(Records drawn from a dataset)
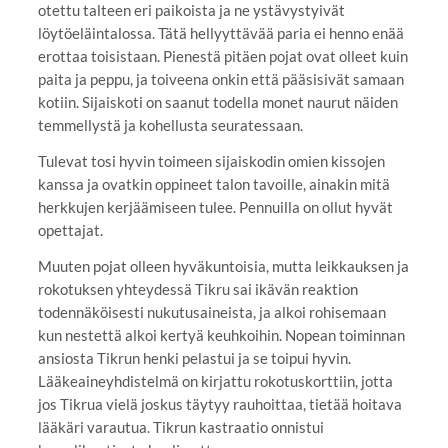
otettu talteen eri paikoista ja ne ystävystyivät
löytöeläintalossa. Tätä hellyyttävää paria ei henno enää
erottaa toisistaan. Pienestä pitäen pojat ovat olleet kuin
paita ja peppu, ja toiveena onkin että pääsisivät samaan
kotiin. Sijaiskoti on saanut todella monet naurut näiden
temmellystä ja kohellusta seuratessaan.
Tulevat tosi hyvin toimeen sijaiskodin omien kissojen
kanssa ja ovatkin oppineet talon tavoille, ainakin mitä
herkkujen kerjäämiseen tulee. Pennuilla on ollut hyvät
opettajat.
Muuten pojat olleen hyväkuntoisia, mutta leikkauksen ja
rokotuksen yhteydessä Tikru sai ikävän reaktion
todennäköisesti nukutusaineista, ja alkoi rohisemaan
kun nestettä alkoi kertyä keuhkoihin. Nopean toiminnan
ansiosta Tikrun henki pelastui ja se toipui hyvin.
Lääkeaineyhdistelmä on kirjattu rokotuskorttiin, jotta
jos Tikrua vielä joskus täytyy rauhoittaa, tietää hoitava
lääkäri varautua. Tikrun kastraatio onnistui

==

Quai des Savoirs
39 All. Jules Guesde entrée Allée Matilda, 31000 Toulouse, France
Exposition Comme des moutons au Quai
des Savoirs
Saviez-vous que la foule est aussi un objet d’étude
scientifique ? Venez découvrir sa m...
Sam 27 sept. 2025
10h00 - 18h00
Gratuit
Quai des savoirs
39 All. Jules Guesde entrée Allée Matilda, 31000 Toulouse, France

> _Your assignment_
Each line of the records that contains the string "hyvin" must be copied.

> _Written reply_
Tulevat tosi hyvin toimeen sijaiskodin omien kissojen
ansiosta Tikrun henki pelastui ja se toipui hyvin.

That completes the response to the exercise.